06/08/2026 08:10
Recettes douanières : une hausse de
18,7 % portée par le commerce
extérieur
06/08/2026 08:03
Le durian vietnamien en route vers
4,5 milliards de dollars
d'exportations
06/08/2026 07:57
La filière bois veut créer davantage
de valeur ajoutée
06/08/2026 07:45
- - -
• _WHAT YOU SHOULD DO_
Output exactly the lines above, from the one holding "La filière bois veut créer davantage" through the end of the data, including the first and last.

• _ANSWER BOX_
La filière bois veut créer davantage
de valeur ajoutée
06/08/2026 07:45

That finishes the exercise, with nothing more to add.